Madame Victoria
Catherine Leroux watched the story unfold on the nightly news. A woman's skeleton had been found in the woods near Montreal's Royal Victoria Hospital. Even though authorities tried everything to identify the body: auditing hospital records, forensic facial reconstruction, DNA testing—she remains a mystery. They named her Madame Victoria and placed her bones in an evidence room. Leroux, fascinated by the possibilities of this woman's life, constructs several possible life stories for her in this unique collection of re-imaginings.
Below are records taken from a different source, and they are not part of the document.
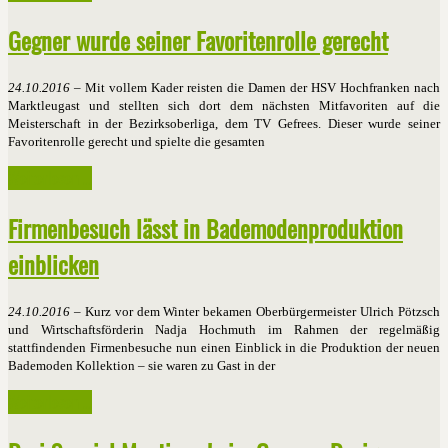
Gegner wurde seiner Favoritenrolle gerecht
24.10.2016
– Mit vollem Kader reisten die Damen der HSV Hochfranken nach
Marktleugast und stellten sich dort dem nächsten Mitfavoriten auf die
Meisterschaft in der Bezirksoberliga, dem TV Gefrees. Dieser wurde seiner
Favoritenrolle gerecht und spielte die gesamten
Weiterlesen ...
Firmenbesuch lässt in Bademodenproduktion
einblicken
24.10.2016
– Kurz vor dem Winter bekamen Oberbürgermeister Ulrich Pötzsch
und Wirtschaftsförderin Nadja Hochmuth im Rahmen der regelmäßig
stattfindenden Firmenbesuche nun einen Einblick in die Produktion der neuen
Bademoden Kollektion – sie waren zu Gast in der
Weiterlesen ...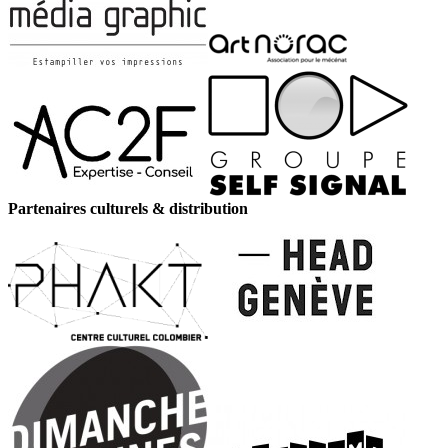
Partenaires culturels & distribution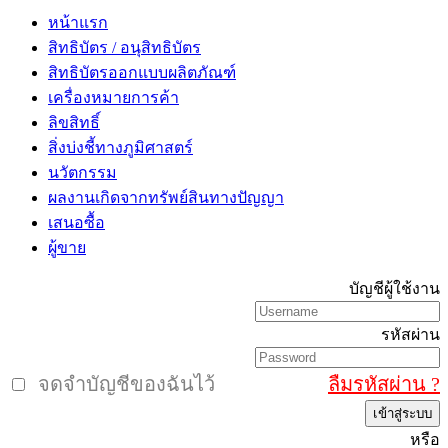
หน้าแรก
สิทธิบัตร / อนุสิทธิบัตร
สิทธิบัตรออกแบบผลิตภัณฑ์
เครื่องหมายการค้า
ลิขสิทธิ์
สิ่งบ่งชี้ทางภูมิศาสตร์
นวัตกรรม
ผลงานเกิดจากทรัพย์สินทางปัญญา
เสนอซื้อ
ผู้ขาย
บัญชีผู้ใช้งาน
รหัสผ่าน
จดจำบัญชีของฉันไว้
ลืมรหัสผ่าน ?
เข้าสู่ระบบ
หรือ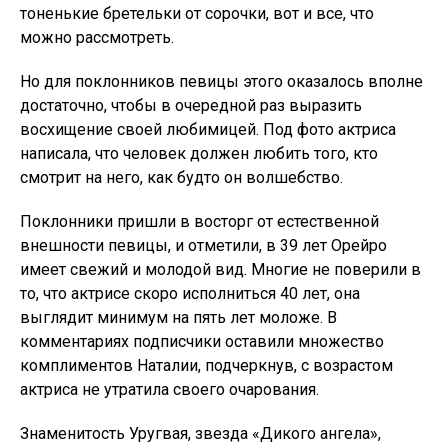
тоненькие бретельки от сорочки, вот и все, что
можно рассмотреть.
Но для поклонников певицы этого оказалось вполне
достаточно, чтобы в очередной раз выразить
восхищение своей любимицей. Под фото актриса
написала, что человек должен любить того, кто
смотрит на него, как будто он волшебство.
Поклонники пришли в восторг от естественной
внешности певицы, и отметили, в 39 лет Орейро
имеет свежий и молодой вид. Многие не поверили в
то, что актрисе скоро исполниться 40 лет, она
выглядит минимум на пять лет моложе. В
комментариях подписчики оставили множество
комплиментов Наталии, подчеркнув, с возрастом
актриса не утратила своего очарования.
Знаменитость Уругвая, звезда «Дикого ангела»,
In 2001, a woman’s skeleton was found in the woods overlooking Montreal’s Royal Victoria Hospital. Despite an audit of the hospital’s patient records, a forensic reconstruction of the woman’s face, missing-person appeals, and DNA tests that revealed not only where she had lived, but how she ate, the woman was never identified. Assigned the name Madame Victoria, her remains were placed in a box in an evidence room and, eventually, forgotten.
But not by Catherine Leroux, who constructs in her form-bending Madame Victoria twelve different histories for the unknown woman. Like musical variations repeating a theme, each Victoria meets her end only after Leroux resurrects her, replacing the anonymous circumstances of her death with a vivid re-imagining of her possible lives. And in doing so, Madame Victoria becomes much more than the story of one unknown and unnamed woman: it becomes a celebration of the lives and legacies of unknown women everywhere.
By turns elegiac, playful, poignant, and tragic, Madame Victoria is an unforgettable book about the complexities of individual lives and the familiar ways in which they overlap.